I was never a fan of this famous chef and even less a fan of cooking shows, until I read this book. Ramsay tells it like it is in his rambunctious way explaining all his actions and attitudes, not because he had too but because it happened.
He loved his mother but his father could be called a selfish cruel bastard who caused grief for every member of his family especially Ramsay’s two sisters and younger brother Ronnie. They all suffered worse than he did because Ramsay would not be conquered by it. Sure he wanted his father’s love but his father was unable to give it.
Ramsay at an early age decided he was going to work hard and in cooking he found something to love, cherish and do well. And hasn’t he done this well?
His tough upbringing greatly affected his attitudes to cooking and the heated environment of the kitchen. He had no time for anyone who was slack and didn’t have the respect for good food that he did.

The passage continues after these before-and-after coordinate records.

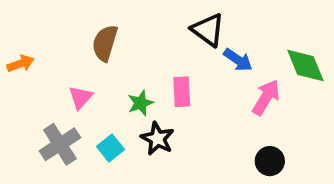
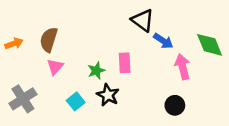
brown semicircle: (105, 43) -> (49, 40), moved
pink arrow: (266, 97) -> (183, 67), turned -45
gray cross: (60, 144) -> (23, 99), moved
black circle: (270, 161) -> (175, 105), moved

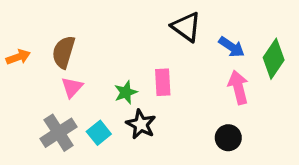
blue arrow: (163, 41) -> (232, 47), moved
green diamond: (210, 45) -> (274, 59), turned 56
gray cross: (23, 99) -> (59, 133), moved

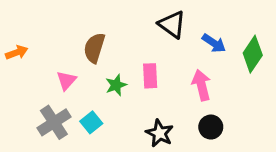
brown semicircle: (64, 52) -> (94, 48), moved
pink arrow: (238, 87) -> (201, 85), moved
black star: (141, 124) -> (160, 133), moved

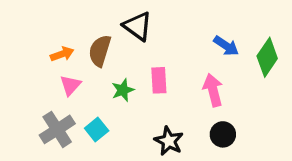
black triangle: (172, 25) -> (138, 26), moved
orange arrow: (17, 52) -> (62, 54), moved

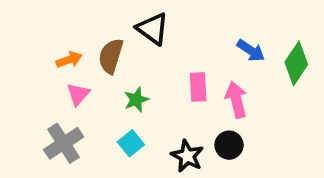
pink rectangle: (159, 80) -> (198, 87), moved
cyan square: (97, 129) -> (131, 143), moved
black circle: (223, 134) -> (229, 145), moved

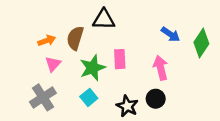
black triangle: (153, 29) -> (104, 19), turned -35
pink rectangle: (198, 87) -> (120, 59), moved
green star: (136, 100) -> (93, 68), size x1.5

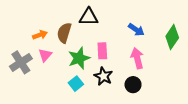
blue arrow: (170, 34) -> (136, 30), moved
gray cross: (43, 97) -> (21, 62), moved
black star: (127, 106) -> (103, 76), moved

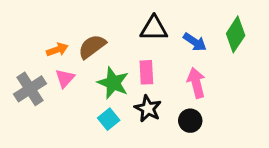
black triangle: (89, 17) -> (154, 28), moved
brown semicircle: (64, 33) -> (92, 47), turned 36
green diamond: (172, 37) -> (236, 34), moved
green star: (79, 58) -> (113, 83), turned -30

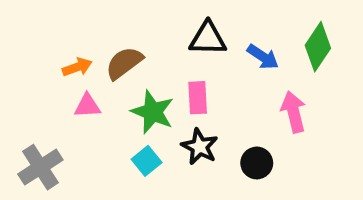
pink triangle: (65, 78) -> (87, 106), turned 45
pink arrow: (196, 83) -> (293, 112), moved
gray cross: (30, 89) -> (40, 167), moved

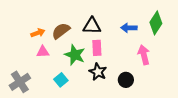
black triangle: (208, 38) -> (92, 26), moved
blue arrow: (263, 57) -> (129, 28), turned 147
cyan square: (147, 161) -> (61, 80), moved

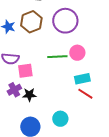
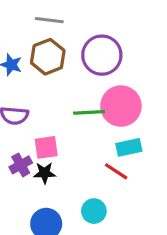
pink circle: (77, 53) -> (121, 106), size x1.6
pink square: (25, 71) -> (46, 147), moved
red line: (85, 94) -> (116, 171), moved

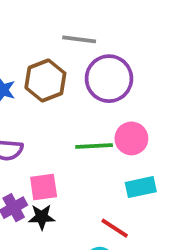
gray line: (49, 20) -> (79, 39), moved
pink circle: (121, 106) -> (131, 138), size x0.7
red line: (116, 171) -> (115, 228), moved

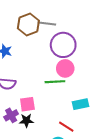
brown hexagon: (45, 80) -> (28, 25), moved
pink circle: (131, 138) -> (65, 68), moved

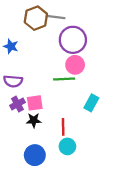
cyan rectangle: (81, 104) -> (91, 103), turned -49
purple cross: (11, 115) -> (17, 104), moved
red line: (66, 127) -> (63, 127), moved, turned 56

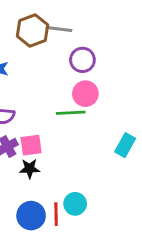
purple circle: (73, 40) -> (82, 60), size x0.7
cyan rectangle: (91, 103) -> (125, 145), moved
red line: (63, 127) -> (56, 214), moved

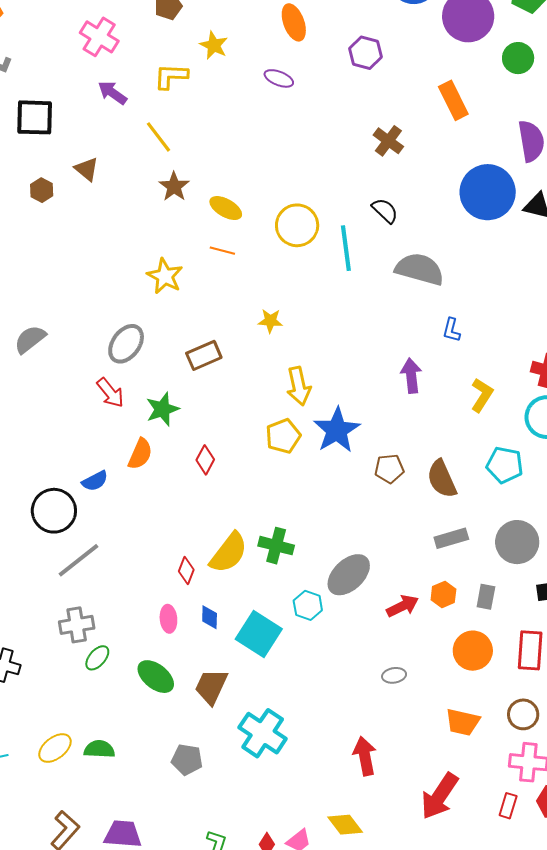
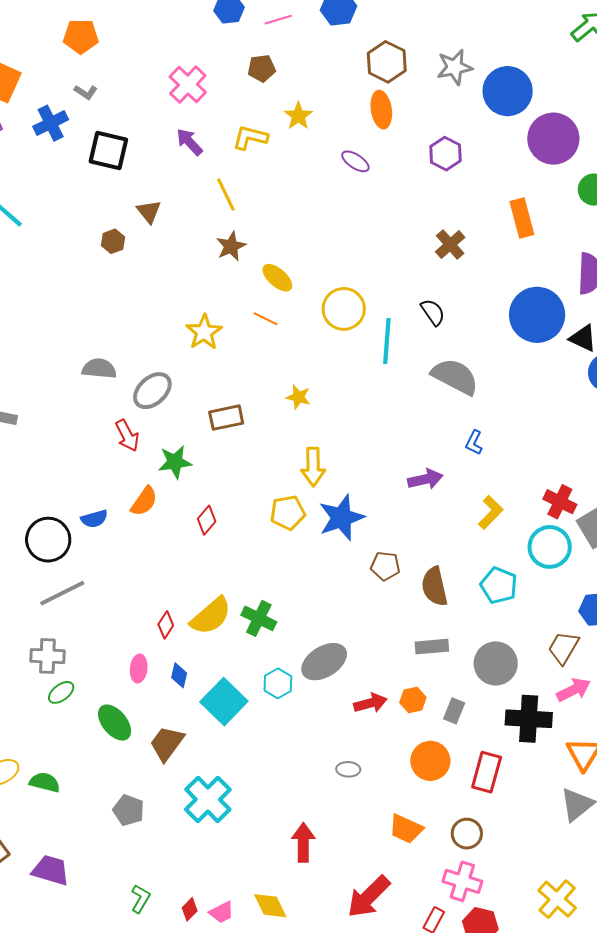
brown hexagon: (42, 190) -> (113, 241), moved
gray semicircle: (30, 339) -> (99, 369), moved, turned 32
purple arrow: (411, 376) -> (425, 479), turned 72

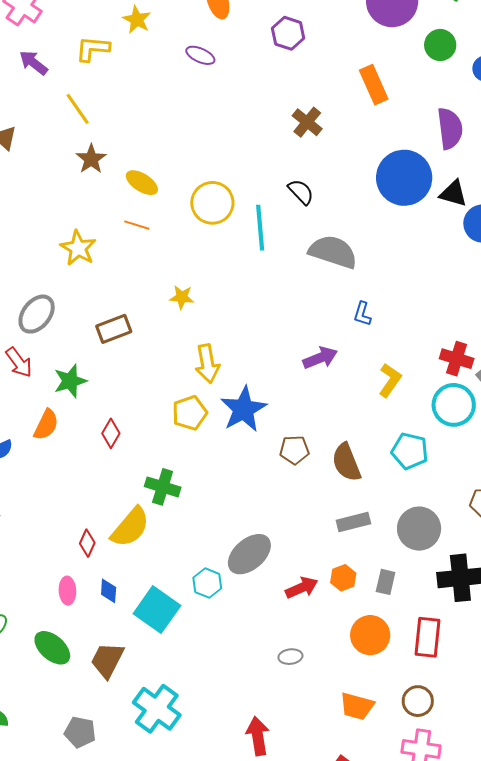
green cross: (259, 618) -> (163, 487), moved

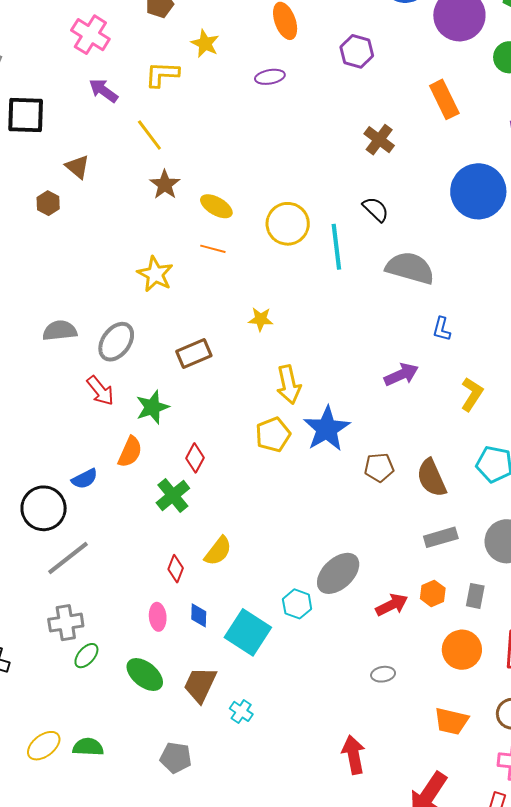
purple ellipse: (200, 55) -> (270, 77), turned -32
green cross: (163, 487) -> (173, 496), moved, turned 36
yellow semicircle: (130, 527) -> (218, 551), size x0.7
cyan cross: (157, 709) -> (241, 711), moved, size x0.5

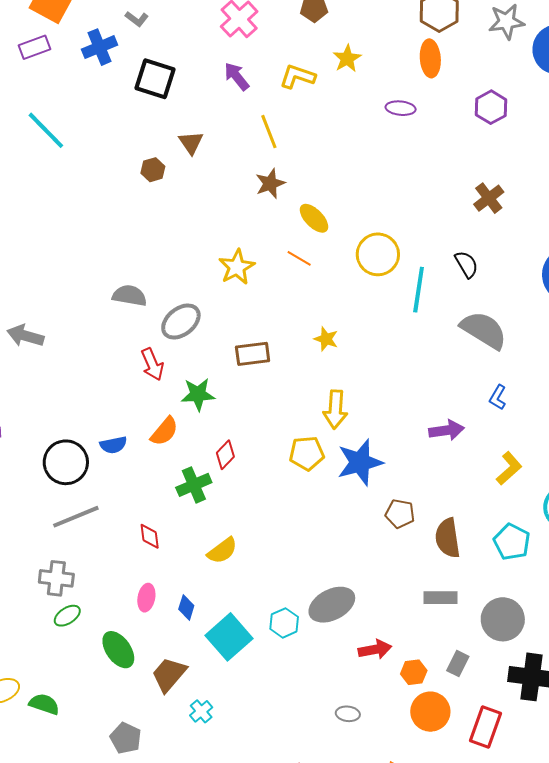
red diamond: (176, 569) -> (150, 536), moved, turned -44
orange hexagon: (433, 593) -> (414, 672), moved

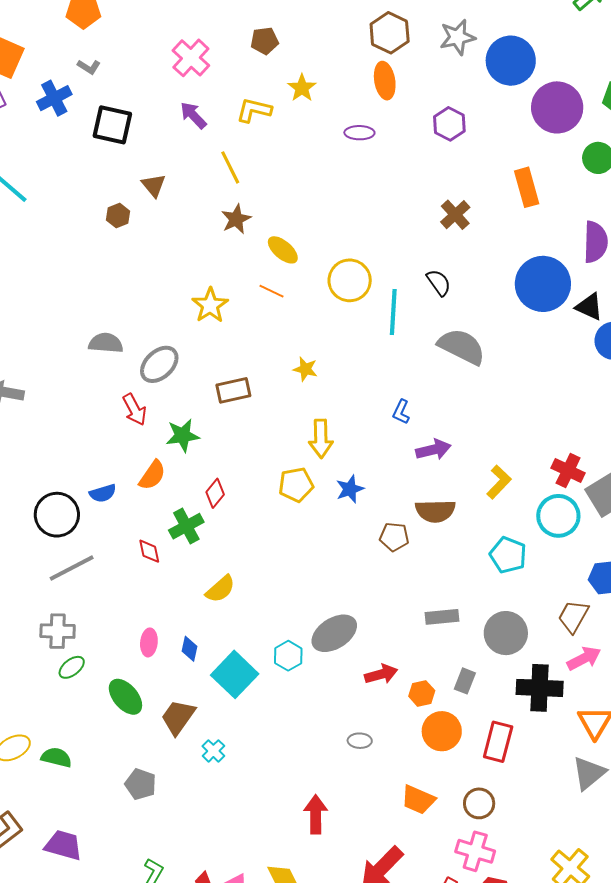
blue L-shape: (498, 397) -> (401, 412), moved
blue star: (360, 462) -> (350, 489), size x0.6
red diamond: (150, 536) -> (149, 551), moved
brown semicircle: (448, 538) -> (435, 511), moved, turned -78

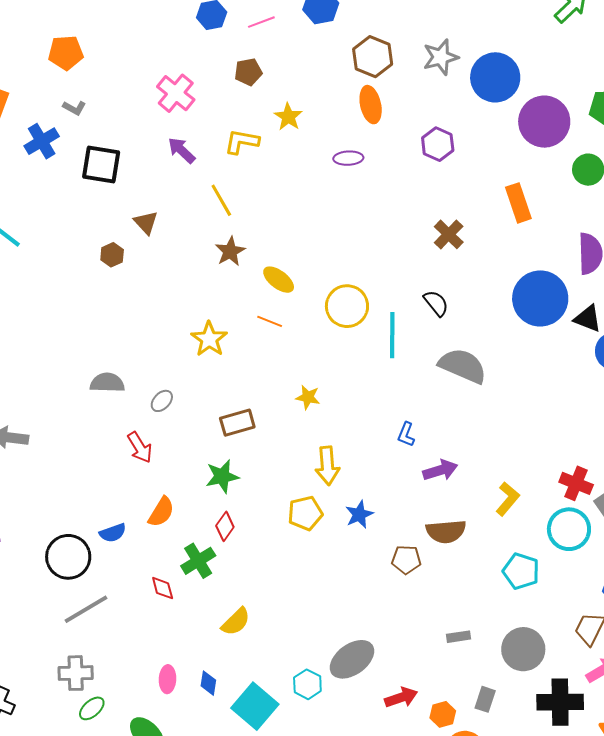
gray ellipse: (159, 364) -> (162, 401), size x0.6
green star: (183, 435) -> (222, 476), moved
gray rectangle: (442, 617) -> (459, 637), size x0.7

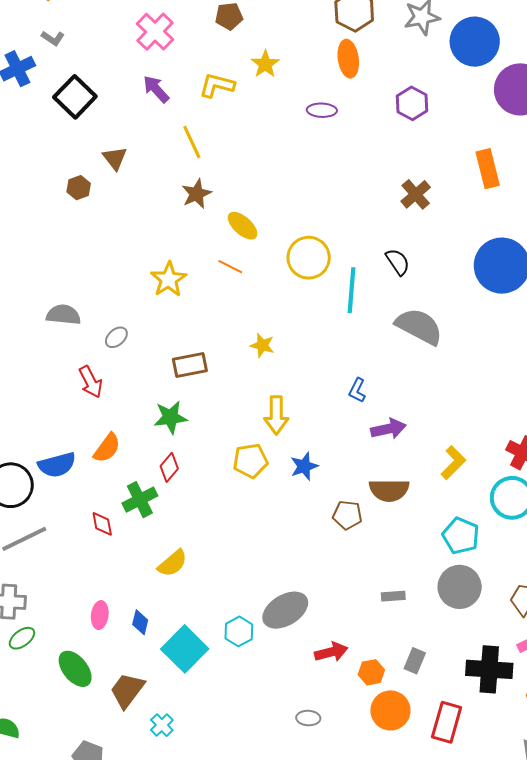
black square: (101, 165) -> (75, 97), turned 30
blue semicircle: (113, 533) -> (57, 465), size x1.4
gray circle: (523, 649) -> (460, 587), moved

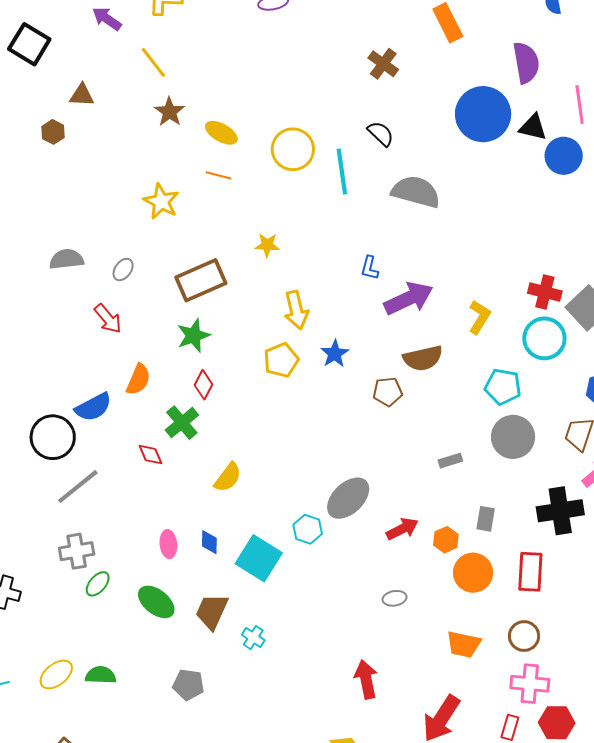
brown triangle: (115, 158) -> (82, 95), turned -36
brown rectangle: (190, 365) -> (201, 280), size x1.4
purple arrow: (388, 429) -> (409, 298), size x1.4

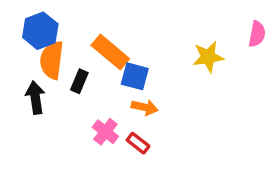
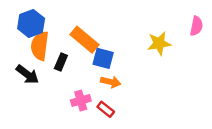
black arrow: (35, 98) -> (27, 74), turned 135
pink cross: (105, 132) -> (81, 101), turned 36

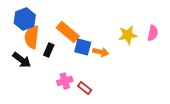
pink semicircle: (196, 26) -> (153, 33), moved
orange arrow: (111, 82) -> (101, 52), moved

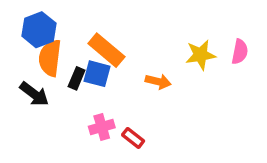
blue square: (83, 47) -> (97, 74), moved

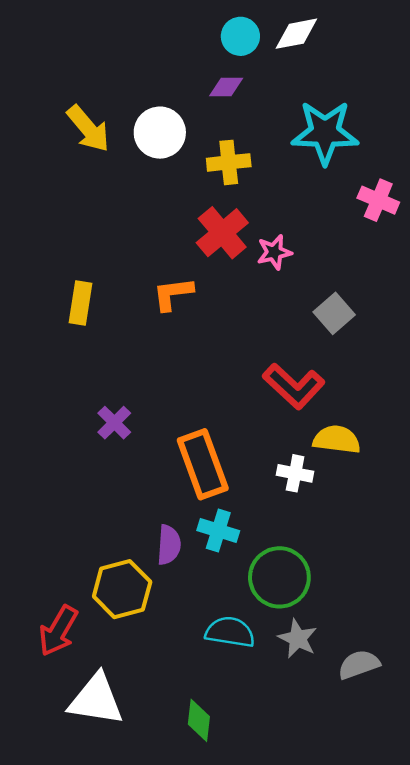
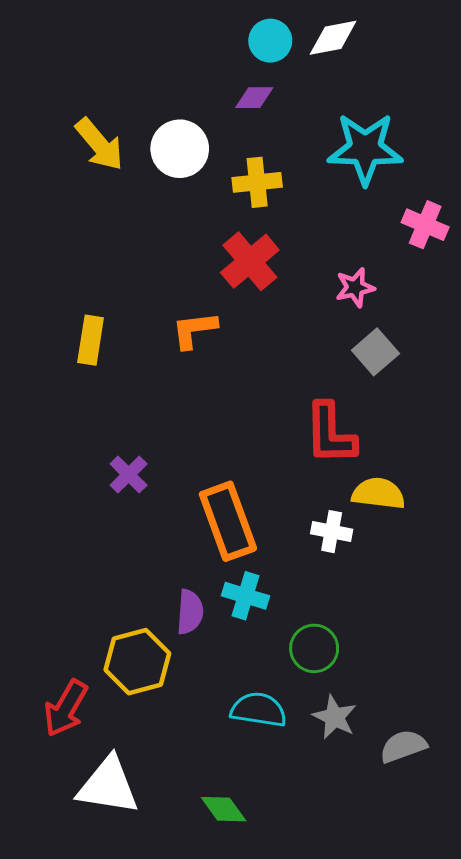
pink star: (274, 252) -> (355, 288), moved
red L-shape: (294, 386) -> (330, 434), turned 46
green circle: (279, 577) -> (314, 648), size x0.7
green diamond: (199, 720) -> (224, 809), turned -42

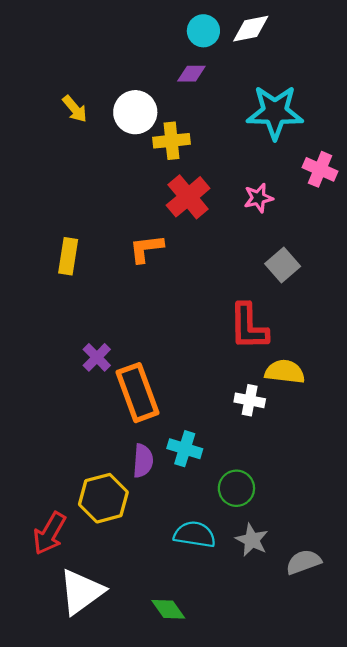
yellow arrow: (99, 144) -> (75, 109), size x0.7
yellow cross: (257, 182) -> (172, 141), moved
pink star: (355, 288) -> (258, 198), moved
orange rectangle: (228, 521) -> (137, 393), moved
white triangle: (108, 786) -> (81, 592), turned -45

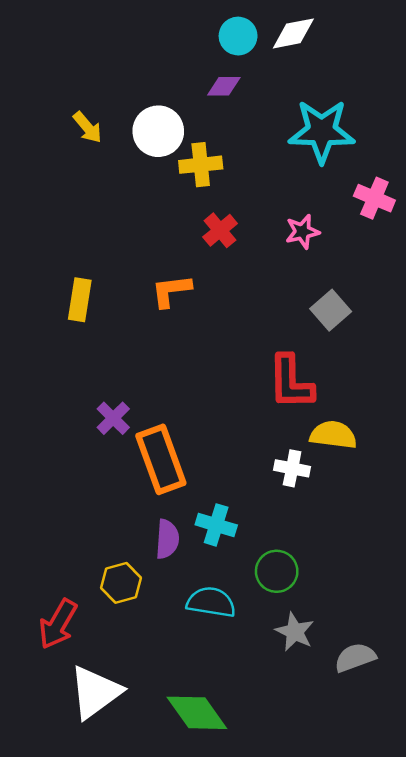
red cross: (188, 197) -> (220, 230), size x0.7
yellow hexagon: (103, 498) -> (121, 583), size x0.7
cyan semicircle: (195, 534) -> (211, 602), moved
green diamond: (168, 609) -> (197, 713), size x1.5

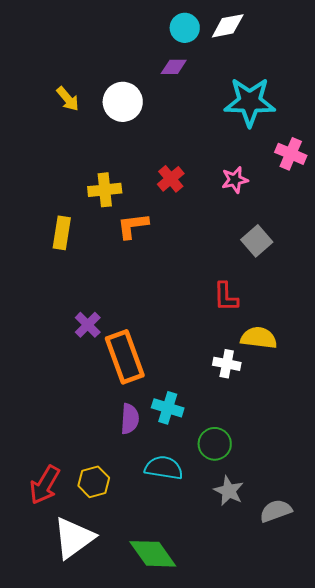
yellow cross: (201, 165) -> (105, 190), moved
red L-shape: (291, 382) -> (226, 297), size x0.7
yellow hexagon: (121, 583) -> (94, 482), moved

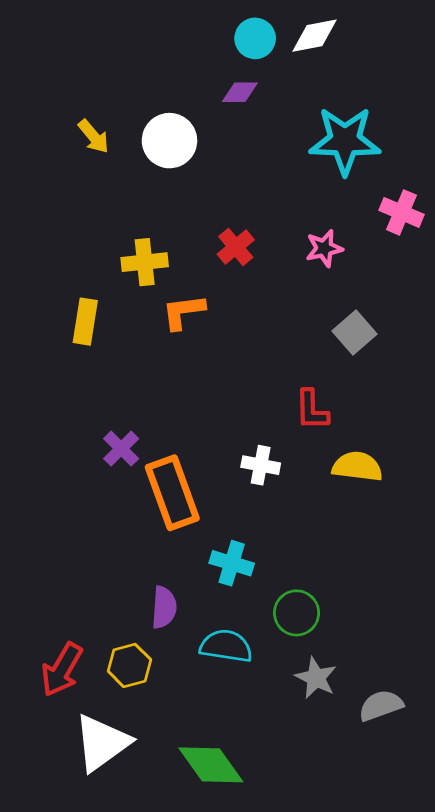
white cross: (227, 364) -> (261, 465), moved
purple semicircle: (130, 419) -> (164, 607), moved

Cooking wasn’t his first love. Football was and we read of his career with Glasgow Rangers. He was a Scottish boy who lived in England and developed an English accent. In Scotland that was a recipe for getting done.
We have chapters on his family life, his early training as a chef under arch enemy Marco Pierre White, his TV career and his rise to the top in matters culinary and his Michelin Stars.
A rollicking read spoken in provocative language and always interesting. I loved the man.